For Michelle Wie, the title of this Thrash Talk does not perfectly apply. She went to Stanford, which is in Palo Alto, but it is in the Bay Area, so close enough. Sadly, Wie is likely to go down as one of the biggest busts in women’s golf. Her parents have gotten and deserved most of the blame for the tragedy that has been her career, but at some point Michelle has to take some responsibility.
For starters, she should have never played in all the men’s events she played in. I think the first Sony Open was great, my advice would have been you missed the cut by one, so we’ll give it one more year. After the second year which wasn’t as good it would have been the last time she played in a men’s event. Instead she entered the John Deere Classic got heat exhaustion and the whole thing was a mess. This mistake was on her parents. They should have realized that her entering men’s events was a circus and publicity event, and should have done a better job protecting her. They should have told her to play with the men is an admirable goal but let’s win some events on the women’s tour and establish ourselves as Annika did before entering the circus.
I believe that if she wanted to go to college, she should have gone and played on the team with the other students. She should not have turned pro and waited, been a normal college student. She could have left early like Tiger Woods, but she still should have tried her hand at the college game. It would have allowed her to progress without the massive spotlight that has been on her since she turned pro. There would be no questions about why she hasn’t won, because well, she would be only playing in a handful of events and as an amateur. This mistake again is on her parents because they made the decision to go pro before the decision to go to college. Again her parents decided her future before Michelle had a chance to decide it. If Michelle didn’t want to go to college then the decision to go pro would have been acceptable, but considering clearly she wanted to go, I think her parents should have strongly advised her to wait to turn pro until after some time at college.
The argument from the pro-Michelle camp was that her progress was going to drastically improve after she graduated college and she was no longer distracted. With the current state of her game it is really hard to see that happening. In the last year she has regressed to a point where she now looks like she has trouble pulling the trigger with the putter. I could still be wrong on this point but things are going to have to change dramatically for this to happen.
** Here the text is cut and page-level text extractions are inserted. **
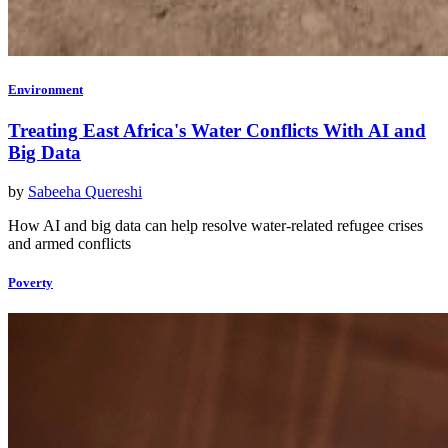
Environment
Treating East Africa's Water Conflicts With AI and
Big Data
by
Sabeeha Quereshi
How AI and big data can help resolve water-related refugee crises
and armed conflicts
Poverty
Certainly from a golf perspective we could say that David Leadbetter is also to blame. Michelle’s swing used to be an athletic masterpiece it now looks contrived and made to fit into a phone booth. She has lost yardage and not gained any accuracy in the process. Why she has not fired Leadbetter is far beyond my comprehension. It is possible they feel very loyal because David gave the family free lessons in the beginning but at some point they have to cut ties and realize how much damage he has done to her swing. At this point I am not sure they could get back to where she was, but they have changed the caddy so many times why the coach hasn’t gotten the axe still leaves me wondering.
If I were advising Wie, I would suggest firing Leadbetter, and telling her parents that they should take a one-year break. They can of course talk and spend vacations and holidays together, but they should not attend any events for a year. Allow her to decide on her own if she really wants to do this. I have a feeling that she had a great college experience and after this chance to be a regular person that she sort of liked it, and maybe she no longer has the drive to be a professional golfer. I would tell her it is okay to quit, that toiling along and ripping your hair out for something you are not passionate about is ridiculous. If she is doing it only to make her parents happy and not herself she will never love what she does. In that one year period at the end she can decide, play golf or do something else.
I hope that some great writer is keeping her career in a journal and one day writes a fantastic book about how it all went wrong. Likely most of us will not have as talented a golfer as Michelle as our daughter, but our children may be talented at something else and there is much for us as parents to learn about the mistakes made in Michelle’s career. Especially early on. I would certainly read the book. I read Earl Woods, Training a Tiger, and there were some great nuggets in there about how he taught Tiger to love the game on his own. The lessons that Earl laid out in that book might be some good feedback for the Wie parents.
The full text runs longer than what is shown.